Ela foi até seu quarto, havia uma cama de solteiro, uma escrivaninha, uma cadeira e ao pé da cama havia um baú para guardar suas coisas. Era pequeno comparado ao quarto de Allon, mas, aquilo iria servir. Na parede a frente havia uma pequena janela redonda de vidro com vista para o mar sem fim, o sol ainda não tinha saído.
Allyria colocou o balde aos seus pés, se sentou na cama e começou a tirar a armadura. Fazia seis dias que não tirava a armadura completa. Enquanto tirava ia esfregando com um pedaço de pano e sabão para tirar a sujeira. Depois foi a vez de tirar a roupa fina que usava por baixo da armadura de couro, prata e bronze. Era um macacão justo que a protegia do frio e do calor, mantendo sua temperatura corporal e por fim tirou sua roupa de baixo. Eram peças simples, que serviam para a ocasião. Ela se esfregou tirando toda a poeira e o fedor do corpo e por último, desfez as tranças grossas fazendo com que o cabelo se soltasse em uma cortina preta.
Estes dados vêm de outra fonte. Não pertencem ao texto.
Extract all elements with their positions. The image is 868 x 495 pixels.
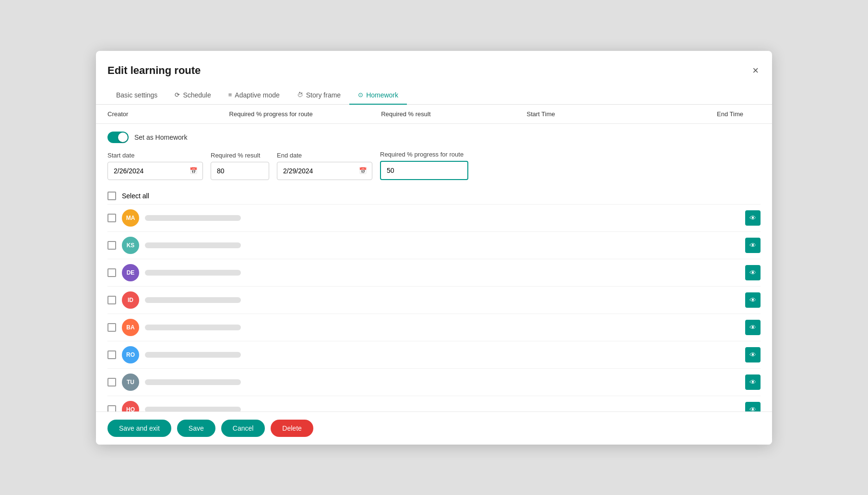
schedule-icon: ⟳: [175, 91, 180, 98]
required-progress-input[interactable]: [381, 162, 467, 179]
end-date-label: End date: [277, 152, 372, 159]
user-eye-button-1[interactable]: 👁: [745, 238, 761, 253]
user-name-0: [145, 215, 241, 221]
adaptive-icon: ≡: [228, 91, 232, 98]
user-checkbox-6[interactable]: [107, 378, 116, 386]
user-avatar-3: ID: [122, 291, 139, 309]
close-button[interactable]: ×: [750, 62, 761, 79]
user-name-4: [145, 325, 241, 330]
user-row-right-0: 👁: [745, 210, 761, 226]
tab-schedule[interactable]: ⟳ Schedule: [166, 86, 219, 105]
start-date-input[interactable]: [108, 162, 185, 180]
user-list: MA 👁 KS 👁 DE 👁 ID 👁: [96, 204, 772, 411]
user-name-1: [145, 242, 241, 248]
tab-story-frame[interactable]: ⏱ Story frame: [288, 86, 349, 105]
user-row: MA 👁: [107, 204, 761, 231]
user-avatar-4: BA: [122, 319, 139, 336]
select-all-label: Select all: [122, 192, 149, 200]
tab-homework[interactable]: ⊙ Homework: [349, 86, 407, 105]
user-eye-button-7[interactable]: 👁: [745, 402, 761, 411]
required-result-label: Required % result: [211, 152, 269, 159]
user-checkbox-4[interactable]: [107, 323, 116, 332]
user-avatar-0: MA: [122, 209, 139, 227]
table-header: Creator Required % progress for route Re…: [96, 105, 772, 124]
homework-icon: ⊙: [358, 91, 363, 98]
user-checkbox-3[interactable]: [107, 296, 116, 304]
user-checkbox-1[interactable]: [107, 241, 116, 250]
form-row: Start date 📅 Required % result End date …: [96, 147, 772, 188]
user-row-right-4: 👁: [745, 320, 761, 335]
user-row: KS 👁: [107, 231, 761, 259]
user-avatar-2: DE: [122, 264, 139, 281]
end-date-input[interactable]: [277, 162, 354, 180]
tab-homework-label: Homework: [366, 91, 398, 99]
cancel-button[interactable]: Cancel: [221, 420, 265, 437]
tab-basic-settings-label: Basic settings: [116, 91, 157, 99]
story-icon: ⏱: [297, 91, 303, 98]
required-result-input-wrapper: [211, 162, 269, 180]
user-row: BA 👁: [107, 314, 761, 341]
user-row-right-1: 👁: [745, 238, 761, 253]
delete-button[interactable]: Delete: [271, 420, 313, 437]
user-avatar-7: HO: [122, 401, 139, 411]
required-result-field: Required % result: [211, 152, 269, 180]
col-header-creator: Creator: [107, 110, 203, 118]
user-avatar-1: KS: [122, 237, 139, 254]
user-row: TU 👁: [107, 368, 761, 396]
modal-header: Edit learning route ×: [96, 51, 772, 79]
user-checkbox-7[interactable]: [107, 405, 116, 411]
user-name-5: [145, 352, 241, 358]
col-header-progress: Required % progress for route: [203, 110, 338, 118]
required-progress-field: Required % progress for route: [380, 151, 468, 180]
content-area: Set as Homework Start date 📅 Required % …: [96, 124, 772, 411]
save-button[interactable]: Save: [177, 420, 215, 437]
user-name-3: [145, 297, 241, 303]
tab-adaptive-label: Adaptive mode: [235, 91, 279, 99]
tab-story-label: Story frame: [306, 91, 341, 99]
save-and-exit-button[interactable]: Save and exit: [107, 420, 171, 437]
start-date-calendar-button[interactable]: 📅: [185, 163, 202, 178]
end-date-input-wrapper: 📅: [277, 162, 372, 180]
col-header-start: Start Time: [474, 110, 608, 118]
user-eye-button-6[interactable]: 👁: [745, 374, 761, 390]
homework-toggle-label: Set as Homework: [134, 133, 187, 141]
user-row: ID 👁: [107, 286, 761, 314]
start-date-input-wrapper: 📅: [107, 162, 203, 180]
end-date-calendar-button[interactable]: 📅: [354, 163, 372, 178]
required-progress-label: Required % progress for route: [380, 151, 468, 158]
user-row-right-6: 👁: [745, 374, 761, 390]
homework-toggle-row: Set as Homework: [96, 124, 772, 147]
end-date-field: End date 📅: [277, 152, 372, 180]
user-checkbox-2[interactable]: [107, 268, 116, 277]
edit-learning-route-modal: Edit learning route × Basic settings ⟳ S…: [96, 51, 772, 445]
footer: Save and exit Save Cancel Delete: [96, 411, 772, 445]
select-all-row: Select all: [96, 188, 772, 204]
homework-toggle[interactable]: [107, 132, 129, 143]
user-eye-button-0[interactable]: 👁: [745, 210, 761, 226]
tab-schedule-label: Schedule: [183, 91, 211, 99]
required-progress-input-wrapper: [380, 161, 468, 180]
user-row-right-3: 👁: [745, 292, 761, 308]
start-date-label: Start date: [107, 152, 203, 159]
start-date-field: Start date 📅: [107, 152, 203, 180]
user-name-2: [145, 270, 241, 276]
user-eye-button-3[interactable]: 👁: [745, 292, 761, 308]
user-checkbox-0[interactable]: [107, 214, 116, 222]
modal-title: Edit learning route: [107, 64, 201, 77]
user-name-6: [145, 379, 241, 385]
select-all-checkbox[interactable]: [107, 192, 116, 200]
tab-basic-settings[interactable]: Basic settings: [107, 86, 166, 105]
user-eye-button-5[interactable]: 👁: [745, 347, 761, 362]
col-header-result: Required % result: [338, 110, 473, 118]
required-result-input[interactable]: [211, 162, 269, 180]
user-row-right-7: 👁: [745, 402, 761, 411]
user-row-right-2: 👁: [745, 265, 761, 280]
user-eye-button-2[interactable]: 👁: [745, 265, 761, 280]
user-row: HO 👁: [107, 396, 761, 411]
tab-adaptive-mode[interactable]: ≡ Adaptive mode: [220, 86, 288, 105]
user-name-7: [145, 407, 241, 411]
user-row-right-5: 👁: [745, 347, 761, 362]
user-checkbox-5[interactable]: [107, 350, 116, 359]
user-eye-button-4[interactable]: 👁: [745, 320, 761, 335]
user-row: RO 👁: [107, 341, 761, 368]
Resolveu lavar os cabelos também. Depois foi até sua mochila, pegou uma camisola fina e simples para que pudesse dormir confortavelmente.
Deitou-se na pequena cama e adormeceu tranquilamente. 


                                                                                        ***
Ela acordou porque percebeu uma movimentação no seu pequeno quarto. Ela fingiu que ainda dormia, mantendo sua respiração pesada e seus olhos fechados.
Passos.
Respiração pesada.
Era um homem.
Ela pulou em cima do homem dando um grito de guerra.
- Pare com isso! – Allon tentou sair do aperto dela – Sou eu! Pela Deusa!
Allyria respirou aliviada e saiu de cima dele. Ela voltou a se sentar na cama e o encarou com raiva.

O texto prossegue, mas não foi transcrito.